13 abril 2004

No era la primera vez que ella perdía la mirada sin verle, sin oírle, sin rozarle. Su mundo en esos momentos se hallaba a décadas de él. No era partícipe de las risas que ella oía, de los colores que imaginaba su mente inquieta, de los conocimientos que a él se le escapaban. Le cambiaba el color de la mirada y su pupila se hacía tan minúscula que su iris se convertía en un océano infranqueable. Sus labios se movían imperceptiblemente, manteniendo conversaciones sordas a sus oídos con compañeros invisibles para él. Sus manos dibujaban palabras que él hacía tiempo había dejado de intentar adivinar. Él formaba parte de su presente dividido. En la cabeza de ella existía un pasado incierto o un futuro indescriptible.
Ya había aceptado esos periodos de tiempo estáticos como parte de ella. Se sentaba. Esperaba. A veces el color de su piel cambiaba volviéndose níveo. En otras ocasiones era su pelo el que parecía refulgir como fuego ardiente, intenso. Su cuerpo se tensaba para luego quedarse como yerto, hasta el punto de que él se quedaba junto a ella para sujetarla en caso de que cediera dentro de su mundo particular.
Eso sólo había ocurrido en un par de ocasiones. Él la trató como se trata la porcelana china. Ella no se había percatado nunca de la existencia de él cuando evadía su mente.
Los tiempos inertes se estrecharon cada vez más y no se atrevía a moverse estando ella así. Ahora observaba pacientemente. Lo único que no cambiaba nunca en ella en aquel estado eran sus ojos intensos e inertes. Él se perdió una vez en ellos al mirarla estando demasiado cerca. Fue un tiempo muy breve en el cual le pareció estar viviendo otra vida.
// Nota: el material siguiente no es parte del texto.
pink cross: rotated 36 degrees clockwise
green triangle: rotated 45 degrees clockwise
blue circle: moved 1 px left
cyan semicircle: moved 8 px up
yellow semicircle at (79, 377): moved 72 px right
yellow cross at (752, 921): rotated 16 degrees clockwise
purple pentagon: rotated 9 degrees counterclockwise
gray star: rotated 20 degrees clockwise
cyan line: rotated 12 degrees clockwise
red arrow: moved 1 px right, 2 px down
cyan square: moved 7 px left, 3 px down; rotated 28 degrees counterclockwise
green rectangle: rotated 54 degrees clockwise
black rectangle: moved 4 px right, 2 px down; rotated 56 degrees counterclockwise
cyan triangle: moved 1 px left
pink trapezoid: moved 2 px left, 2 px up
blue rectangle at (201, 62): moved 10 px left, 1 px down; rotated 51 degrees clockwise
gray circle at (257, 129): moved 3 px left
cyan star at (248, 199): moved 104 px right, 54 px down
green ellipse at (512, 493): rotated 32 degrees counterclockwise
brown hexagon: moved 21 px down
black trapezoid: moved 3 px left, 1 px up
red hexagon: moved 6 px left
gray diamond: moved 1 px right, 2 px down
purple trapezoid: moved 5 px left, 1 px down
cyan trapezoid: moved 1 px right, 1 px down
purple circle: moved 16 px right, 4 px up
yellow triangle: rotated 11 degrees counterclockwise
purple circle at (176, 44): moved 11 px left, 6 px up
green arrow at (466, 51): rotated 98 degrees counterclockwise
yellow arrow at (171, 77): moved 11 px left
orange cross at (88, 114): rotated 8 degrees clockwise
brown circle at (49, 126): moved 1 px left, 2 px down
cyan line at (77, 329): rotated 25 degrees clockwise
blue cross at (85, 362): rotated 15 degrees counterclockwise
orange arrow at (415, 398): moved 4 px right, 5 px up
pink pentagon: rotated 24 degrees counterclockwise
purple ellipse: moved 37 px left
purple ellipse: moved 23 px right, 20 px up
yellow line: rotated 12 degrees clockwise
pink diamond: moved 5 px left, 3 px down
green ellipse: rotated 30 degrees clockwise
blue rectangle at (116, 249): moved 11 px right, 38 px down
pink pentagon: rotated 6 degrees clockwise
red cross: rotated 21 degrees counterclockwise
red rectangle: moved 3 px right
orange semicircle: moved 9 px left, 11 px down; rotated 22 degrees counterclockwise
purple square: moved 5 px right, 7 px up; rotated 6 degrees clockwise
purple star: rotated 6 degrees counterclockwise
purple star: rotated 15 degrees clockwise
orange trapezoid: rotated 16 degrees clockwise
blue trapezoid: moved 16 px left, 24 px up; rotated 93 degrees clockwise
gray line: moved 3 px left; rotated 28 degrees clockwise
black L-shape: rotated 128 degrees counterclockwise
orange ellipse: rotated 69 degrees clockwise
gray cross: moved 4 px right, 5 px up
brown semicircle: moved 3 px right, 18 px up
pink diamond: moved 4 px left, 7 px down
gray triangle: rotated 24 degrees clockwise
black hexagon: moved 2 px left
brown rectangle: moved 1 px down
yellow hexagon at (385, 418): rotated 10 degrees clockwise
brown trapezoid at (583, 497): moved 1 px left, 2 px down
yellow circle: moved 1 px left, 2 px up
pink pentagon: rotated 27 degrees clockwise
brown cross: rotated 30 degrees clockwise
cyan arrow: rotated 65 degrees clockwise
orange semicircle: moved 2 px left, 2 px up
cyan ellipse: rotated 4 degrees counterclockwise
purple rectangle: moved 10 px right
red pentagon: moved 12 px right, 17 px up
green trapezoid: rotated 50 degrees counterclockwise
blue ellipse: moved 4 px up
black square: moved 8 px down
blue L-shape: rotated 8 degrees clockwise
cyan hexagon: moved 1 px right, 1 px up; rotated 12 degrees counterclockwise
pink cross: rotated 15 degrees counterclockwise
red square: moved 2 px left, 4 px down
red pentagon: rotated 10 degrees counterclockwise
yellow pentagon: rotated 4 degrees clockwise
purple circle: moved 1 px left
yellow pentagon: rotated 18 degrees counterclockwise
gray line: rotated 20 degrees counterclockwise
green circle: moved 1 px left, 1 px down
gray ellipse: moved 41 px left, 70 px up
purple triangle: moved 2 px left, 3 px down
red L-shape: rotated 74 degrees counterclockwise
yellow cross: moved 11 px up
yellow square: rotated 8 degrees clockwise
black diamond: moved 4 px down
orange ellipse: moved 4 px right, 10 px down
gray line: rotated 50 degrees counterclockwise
Le invadió una sensación de vértigo que lo dominó por completo. Sintió que su cuerpo se dividía en miles de moléculas flotantes que se dispersaban. Sabía en todo momento cuales le pertenecían en aquel mar de colores esféricos. Separadas, divididas, eran independientes siendo una misma. Recogían cada una un aprender nuevo, un olor, una palabra, un sentimiento que él iba recibiendo como latigazos suaves de un aprendizaje universal fuera del mundo que él conocía. Sintió miedo pero a la vez un relajamiento absoluto de toda su existencia.
No volvió a suceder nunca más. No entró en ella. No pudo ser partícipe de nuevo. Quizá porque ella no quiso. Quizá porque él no estaba preparado para saber. Para comprender. No le contó a ella la experiencia y ella no preguntó, pero sus pupilas brillaban cuando le observaba ir y venir.
Los dos callaban.
Ella volvía de aquellos extraños viajes como si nunca se hubiera ido. Retomaba la conversación en el punto exacto donde la había dejado. Terminaba la puntada del bordado empezado hacía demasiado tiempo o concluía el párrafo interrumpido de su lectura. No se percataba nunca de sus ausencias, no se daba cuenta que las manecillas del reloj habían seguido corriendo esféricamente; marcando un ritmo ajeno a ella, pero que para él cada vez se hacían más largos.
Tenía miedo de que ella no despertara, que no volviera, que se quedara dentro de aquella existencia que era sólo suya. Tenía miedo de no saber hacerla volver si se perdía en aquellos caminos que no andaban juntos. Tenía miedo de verla dividirse en millones de moléculas y se deshiciera en el viento de la mañana. Tenía miedo de perderla y no saber retenerla.
Hacía días que aquella idea le rondaba y asaltaba en cualquier momento. Sentía un escalofrío por dentro, pero cuando la veía allí, con una sonrisa muda en el rostro, se calmaba.
Aquel silencio que avanzaba despacio por el pasillo en su busca le confirmó un hecho que se había negado a admitir. Pesaba. Lo sabía antes de correr hacía el salón en su busca. Sabía que no la encontraría, que buscarla sería una batalla perdida, porque existían más universos y esos no estaban al alcance de su mano.